## Provided information
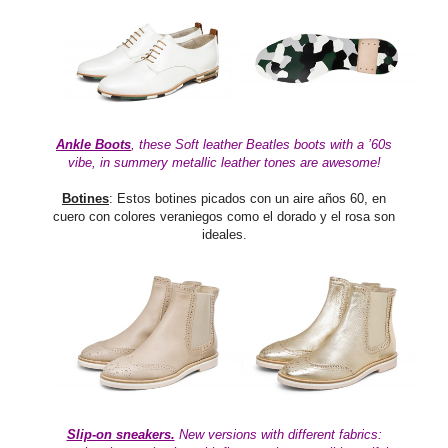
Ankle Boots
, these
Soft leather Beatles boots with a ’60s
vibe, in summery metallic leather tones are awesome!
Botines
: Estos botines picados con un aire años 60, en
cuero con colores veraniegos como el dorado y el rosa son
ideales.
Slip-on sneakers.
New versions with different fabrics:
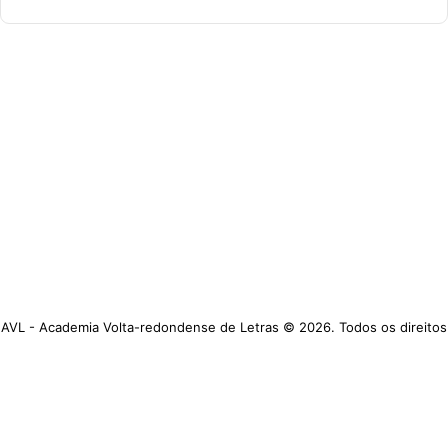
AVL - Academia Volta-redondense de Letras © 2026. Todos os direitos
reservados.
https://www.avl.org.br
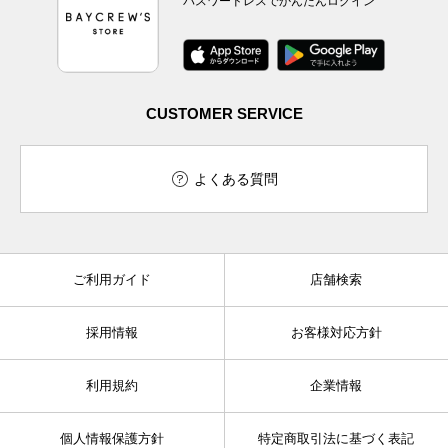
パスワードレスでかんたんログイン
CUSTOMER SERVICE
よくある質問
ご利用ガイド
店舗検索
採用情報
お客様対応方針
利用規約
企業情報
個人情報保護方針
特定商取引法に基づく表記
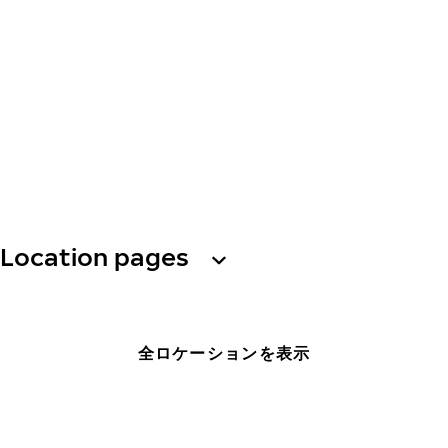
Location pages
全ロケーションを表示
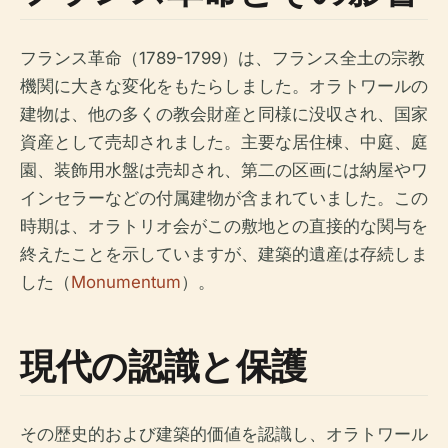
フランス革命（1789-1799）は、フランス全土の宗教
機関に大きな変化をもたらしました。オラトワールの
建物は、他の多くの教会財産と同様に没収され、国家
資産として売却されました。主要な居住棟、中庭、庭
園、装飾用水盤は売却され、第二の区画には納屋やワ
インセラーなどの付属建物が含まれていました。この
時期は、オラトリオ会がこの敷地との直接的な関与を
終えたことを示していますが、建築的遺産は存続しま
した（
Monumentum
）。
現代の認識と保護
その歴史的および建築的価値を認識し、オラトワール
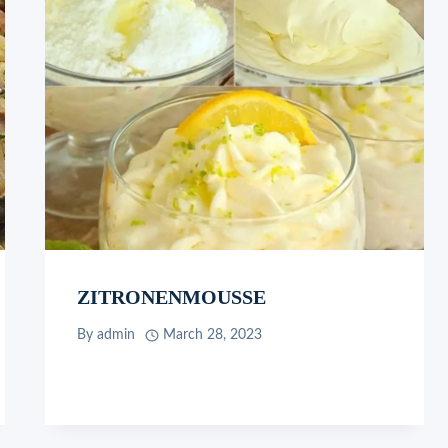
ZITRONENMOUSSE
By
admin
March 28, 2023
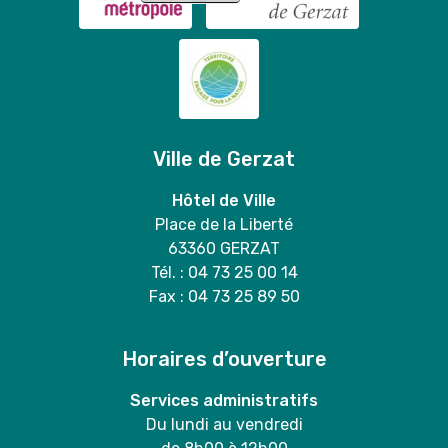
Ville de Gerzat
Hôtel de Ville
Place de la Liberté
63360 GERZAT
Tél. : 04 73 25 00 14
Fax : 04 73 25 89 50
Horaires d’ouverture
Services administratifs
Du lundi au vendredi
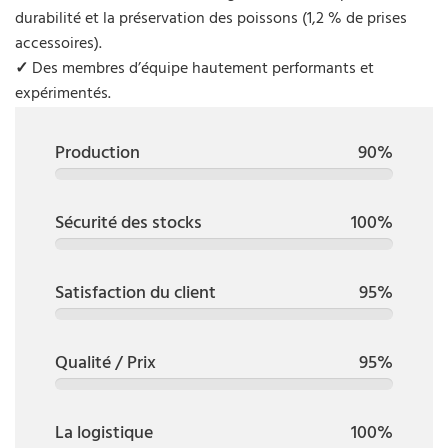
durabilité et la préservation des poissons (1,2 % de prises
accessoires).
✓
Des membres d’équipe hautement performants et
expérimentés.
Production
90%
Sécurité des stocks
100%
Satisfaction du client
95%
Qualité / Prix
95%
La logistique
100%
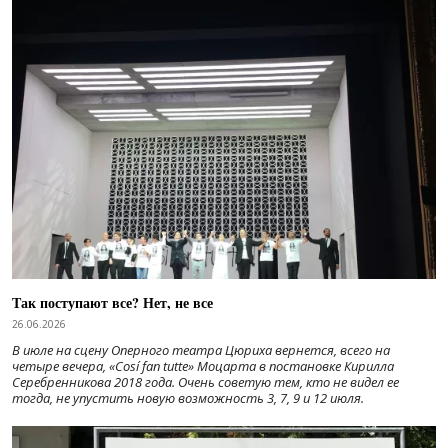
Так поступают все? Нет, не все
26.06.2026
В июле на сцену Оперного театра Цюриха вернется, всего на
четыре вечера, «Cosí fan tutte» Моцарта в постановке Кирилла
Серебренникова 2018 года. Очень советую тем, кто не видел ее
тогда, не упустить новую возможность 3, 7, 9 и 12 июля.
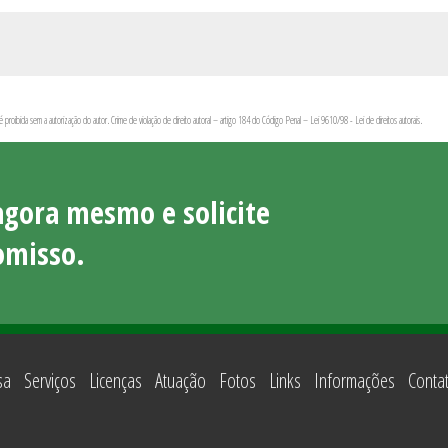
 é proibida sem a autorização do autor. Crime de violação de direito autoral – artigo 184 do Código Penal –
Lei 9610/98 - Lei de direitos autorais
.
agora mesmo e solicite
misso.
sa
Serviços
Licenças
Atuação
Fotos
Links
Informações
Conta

## Work to complete
For this exercise, return exactly the lines above from the line with "資産として売却されました。主要な居住棟、中庭、庭" through the line with "Horaires d’ouverture", both included. Do not copy the pictures.

## Result of this exercise
資産として売却されました。主要な居住棟、中庭、庭
園、装飾用水盤は売却され、第二の区画には納屋やワ
インセラーなどの付属建物が含まれていました。この
時期は、オラトリオ会がこの敷地との直接的な関与を
終えたことを示していますが、建築的遺産は存続しま
した（
Monumentum
）。
現代の認識と保護
その歴史的および建築的価値を認識し、オラトワール
ZITRONENMOUSSE
By
admin
March 28, 2023
Ville de Gerzat
Hôtel de Ville
Place de la Liberté
63360 GERZAT
Tél. : 04 73 25 00 14
Fax : 04 73 25 89 50
Horaires d’ouverture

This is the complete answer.